Doch warum brauchen diese Bauteile Fugen? Thermisch und hygrisch bedingte Eigenverformungen in flächigen Bauteilen sorgen für Spannungskonzentrationen und Risse, wenn nicht Bewegungs- und Scheinfugen eine Ausdehnung einzelner Bereiche ermöglichen. Eine fugenüberbrückende Deckschicht aus Beton mit Carbonbewehrung verteilt singuläre Fugenverformungen in ein gestreutes, feines Rissbild und kann damit flächige Bauteile vor Schäden schützen.

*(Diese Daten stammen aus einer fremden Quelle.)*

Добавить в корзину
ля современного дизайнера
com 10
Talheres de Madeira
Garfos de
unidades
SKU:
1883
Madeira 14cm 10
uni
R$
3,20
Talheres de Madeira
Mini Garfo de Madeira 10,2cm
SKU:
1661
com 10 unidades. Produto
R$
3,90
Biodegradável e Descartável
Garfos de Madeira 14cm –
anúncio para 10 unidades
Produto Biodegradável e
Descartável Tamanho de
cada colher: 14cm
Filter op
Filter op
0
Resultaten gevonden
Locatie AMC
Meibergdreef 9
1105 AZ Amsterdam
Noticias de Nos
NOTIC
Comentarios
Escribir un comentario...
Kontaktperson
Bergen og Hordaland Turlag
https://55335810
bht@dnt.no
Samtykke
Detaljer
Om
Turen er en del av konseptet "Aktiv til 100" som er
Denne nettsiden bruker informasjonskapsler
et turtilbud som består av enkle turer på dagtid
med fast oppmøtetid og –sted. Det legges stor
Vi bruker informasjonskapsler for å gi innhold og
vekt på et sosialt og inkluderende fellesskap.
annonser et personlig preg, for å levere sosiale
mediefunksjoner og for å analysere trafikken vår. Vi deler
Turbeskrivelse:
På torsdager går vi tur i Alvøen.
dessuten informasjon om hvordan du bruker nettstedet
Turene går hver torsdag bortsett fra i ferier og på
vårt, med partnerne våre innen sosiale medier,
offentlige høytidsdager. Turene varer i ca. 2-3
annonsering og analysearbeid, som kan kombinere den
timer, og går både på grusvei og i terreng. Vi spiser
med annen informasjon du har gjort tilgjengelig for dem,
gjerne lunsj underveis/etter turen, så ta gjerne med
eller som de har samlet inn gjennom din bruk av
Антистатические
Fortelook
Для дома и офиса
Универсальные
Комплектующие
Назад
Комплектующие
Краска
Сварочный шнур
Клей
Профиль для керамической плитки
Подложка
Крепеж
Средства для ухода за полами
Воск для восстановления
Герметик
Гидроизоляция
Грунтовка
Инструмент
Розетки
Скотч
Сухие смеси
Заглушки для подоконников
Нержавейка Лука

Eine derartige Deckschicht nimmt über den Fugenkreuzen zweiaxiale Zug- und Druckbelastungen auf. Vergangene Untersuchungen an Textilbeton unter zweiaxialer Zugbeanspruchung standen immer vor der Herausforderung einer zwangsfreien Lasteinleitung in den Probekörper. Leicht wird der innere Spannungszustand des Probekörpers durch Materialverstärkungen im Lasteinleitungsbereich oder die geometrische Form der Lasteinleitung beeinflusst. Ebenso häufig versagte der Probekörper an der Lasteinleitung. In diesem Projekt wird mit der Modifizierung der Lasteinleitung begonnen, um einen gleichmäßigen, zweiaxialen Spannungszustand in Carbonbetonproben zu erzeugen, um das Trag- und Verformungsverhalten, die Rissbildung und das Verbundverhalten von Carbon und Beton unter Querzug erforschen zu können.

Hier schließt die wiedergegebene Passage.